Verticalização aumentou a incoerência das alianças

O levantamento considerou alianças relevantes aquelas que incluíssem pelo menos um dos oito partidos, os únicos a alcançarem um piso de 2,9% das cadeiras na Câmara em todas as eleições desde 1994. Teixeira chamou de coerentes as alianças feitas por partidos de um mesmo bloco ideológico, de consensuais, aquelas fechadas entre um partido de centro e de um dos extremos, e de Incoerentes, aquelas que envolvem partidos de blocos opostos. O levantamento conclui que, comparadas as três eleições, foi naquela regida pela verticalização onde houve o menor número de deputados eleitos por alianças relevantes. A média de dois terços verificada em 1994 e 1998 baixa para 51% de eleitos em 2002. As alianças coerentes também declinam de 40% em 1994 para 29,5% em 2002. Entre os partidos, o PT e o PSB, que fizeram o maior número de alianças relevantes e coerentes em 1994 e 1998, viram essas alianças se inviabilizarem em 2002. Marcílio Teixeira oferece como explicação para isso o fato de que todos os partidos de esquerda analisados (PT, PSB e PDT) apoiaram candidatos diferentes à Presidência. Além disso, 19 partidos conseguiram pelo menos uma cadeira na Câmara em 2002, um a mais do que na legislatura anterior. O levantamento mostra ainda que o total de legendas da base governista chegou a 13, mais de 300% de aumento em relação a legislaturas passadas. O estudo de Teixeira é um balde de gelo na tese de que os políticos, livres para agir, distorcem a representação política. É natural que partidos semelhantes tendam a se aproximar. Só uma leitura arbitrária como a do TSE pode alterar essa lei da gravidade.
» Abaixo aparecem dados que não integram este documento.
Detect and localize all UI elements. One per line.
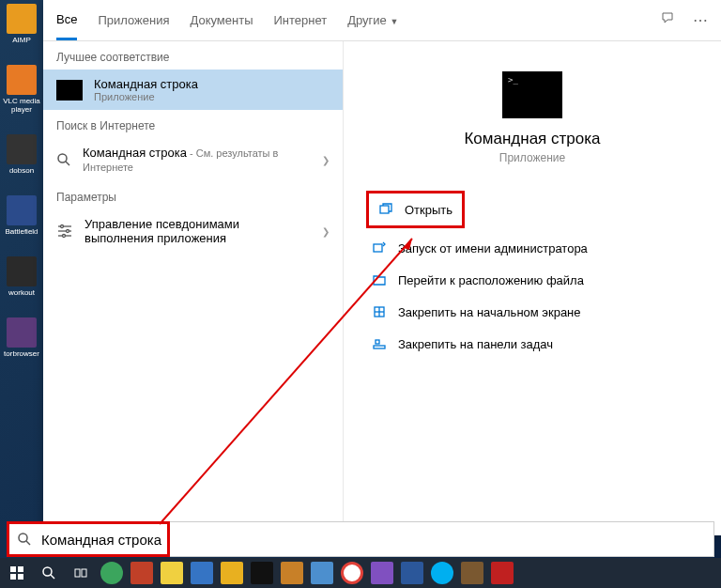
svg-rect-9 <box>374 244 382 252</box>
svg-line-18 <box>26 541 30 545</box>
desktop-icon[interactable]: workout <box>0 256 43 297</box>
taskbar-app[interactable] <box>338 559 366 587</box>
preview-title: Командная строка <box>366 130 698 148</box>
svg-point-23 <box>43 567 52 576</box>
svg-point-3 <box>61 225 64 228</box>
search-panel: Все Приложения Документы Интернет Другие… <box>43 0 721 535</box>
taskbar-search-button[interactable] <box>34 559 64 587</box>
svg-rect-19 <box>10 566 16 572</box>
tab-other[interactable]: Другие ▼ <box>347 2 398 39</box>
pin-icon <box>372 304 387 319</box>
svg-rect-25 <box>75 569 80 577</box>
action-file-location[interactable]: Перейти к расположению файла <box>366 264 698 296</box>
desktop-icon-label: AIMP <box>12 36 31 44</box>
preview-thumbnail-icon <box>502 71 562 118</box>
action-open[interactable]: Открыть <box>373 193 458 225</box>
svg-line-1 <box>66 162 69 165</box>
desktop-icon-label: torbrowser <box>4 349 39 358</box>
search-input[interactable] <box>41 522 713 556</box>
desktop-icon-label: workout <box>8 288 35 297</box>
search-tabs: Все Приложения Документы Интернет Другие… <box>43 0 721 41</box>
svg-rect-26 <box>82 569 86 577</box>
action-run-admin[interactable]: Запуск от имени администратора <box>366 232 698 264</box>
sliders-icon <box>56 223 73 240</box>
action-label: Открыть <box>405 203 453 217</box>
result-title: Командная строка <box>83 146 187 160</box>
taskbar-app[interactable] <box>488 559 516 587</box>
section-params: Параметры <box>43 181 343 209</box>
svg-line-24 <box>51 575 54 579</box>
taskbar-app[interactable] <box>158 559 186 587</box>
tab-apps[interactable]: Приложения <box>98 2 169 39</box>
svg-point-0 <box>58 154 67 162</box>
taskbar-app[interactable] <box>428 559 456 587</box>
feedback-icon[interactable] <box>661 11 676 30</box>
desktop-icon[interactable]: AIMP <box>0 4 43 44</box>
chevron-right-icon: ❯ <box>322 226 330 237</box>
chevron-right-icon: ❯ <box>322 155 330 165</box>
action-label: Закрепить на начальном экране <box>398 305 581 319</box>
result-title: Командная строка <box>94 77 330 91</box>
search-input-bar[interactable] <box>7 521 714 557</box>
desktop-icon[interactable]: dobson <box>0 134 43 175</box>
highlight-open-action: Открыть <box>366 191 465 228</box>
result-settings[interactable]: Управление псевдонимами выполнения прило… <box>43 209 343 253</box>
svg-point-5 <box>67 230 69 233</box>
cmd-thumbnail-icon <box>56 80 83 101</box>
taskbar-app[interactable] <box>98 559 126 587</box>
taskbar-app[interactable] <box>398 559 426 587</box>
taskbar-app[interactable] <box>128 559 156 587</box>
desktop-icon-label: VLC media player <box>0 97 43 114</box>
search-icon <box>17 532 32 547</box>
open-icon <box>378 202 393 217</box>
results-list: Лучшее соответствие Командная строка При… <box>43 41 344 535</box>
search-icon <box>56 152 71 167</box>
taskbar <box>0 558 721 588</box>
taskbar-app[interactable] <box>218 559 246 587</box>
svg-rect-22 <box>18 574 23 580</box>
desktop-icon[interactable]: torbrowser <box>0 317 43 358</box>
section-web: Поиск в Интернете <box>43 110 343 138</box>
task-view-button[interactable] <box>66 559 96 587</box>
taskbar-app[interactable] <box>458 559 486 587</box>
svg-point-17 <box>19 534 27 542</box>
taskbar-app[interactable] <box>248 559 276 587</box>
action-label: Перейти к расположению файла <box>398 273 584 287</box>
taskbar-app[interactable] <box>308 559 336 587</box>
taskbar-app[interactable] <box>278 559 306 587</box>
start-button[interactable] <box>2 559 32 587</box>
desktop-icon[interactable]: VLC media player <box>0 65 43 114</box>
action-pin-taskbar[interactable]: Закрепить на панели задач <box>366 328 698 360</box>
svg-rect-14 <box>376 340 379 344</box>
svg-rect-8 <box>380 206 389 213</box>
desktop-icon-label: dobson <box>9 166 34 175</box>
svg-rect-13 <box>374 346 385 348</box>
tab-docs[interactable]: Документы <box>190 2 253 39</box>
taskbar-pin-icon <box>372 336 387 351</box>
taskbar-app[interactable] <box>368 559 396 587</box>
svg-point-7 <box>63 235 66 238</box>
result-web[interactable]: Командная строка - См. результаты в Инте… <box>43 138 343 181</box>
section-best-match: Лучшее соответствие <box>43 41 343 70</box>
tab-all[interactable]: Все <box>56 1 77 40</box>
desktop-icon-label: Battlefield <box>5 227 38 236</box>
folder-icon <box>372 272 387 287</box>
admin-icon <box>372 240 387 255</box>
preview-subtitle: Приложение <box>366 151 698 164</box>
result-best-match[interactable]: Командная строка Приложение <box>43 70 343 110</box>
action-label: Запуск от имени администратора <box>398 241 588 255</box>
svg-rect-21 <box>10 574 16 580</box>
desktop-icons-column: AIMP VLC media player dobson Battlefield… <box>0 0 43 535</box>
taskbar-app[interactable] <box>188 559 216 587</box>
result-title: Управление псевдонимами выполнения прило… <box>84 217 311 245</box>
result-subtitle: Приложение <box>94 91 330 102</box>
preview-pane: Командная строка Приложение Открыть Запу… <box>344 41 721 535</box>
svg-rect-20 <box>18 566 23 572</box>
more-icon[interactable]: ⋯ <box>693 11 708 30</box>
action-pin-start[interactable]: Закрепить на начальном экране <box>366 296 698 328</box>
action-label: Закрепить на панели задач <box>398 337 553 351</box>
tab-web[interactable]: Интернет <box>273 2 327 39</box>
desktop-icon[interactable]: Battlefield <box>0 195 43 236</box>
Saulo Queiroz, da Executiva Nacional do PFL, não tem dúvidas de que o fim da verticalização é hoje consensual. Não se sabia se o PT, na posse da caneta presidencial, se fizesse valer da verticalização para garantir a fidelidade de sua base aliada. O presidente do partido, José Genoino, no entanto, garante que o partido quer implodir o dispositivo. Diz que o PT sempre foi contra e que a medida não dá conta das disparidades de um país continental. A experiência da eleição municipal teria livrado o partido da tentação de uma camisa de força que assegure a aliança. Resta o PSDB que, passado um ano e meio desde a verticalização, ainda não conseguiu definir uma posição sobre o tema.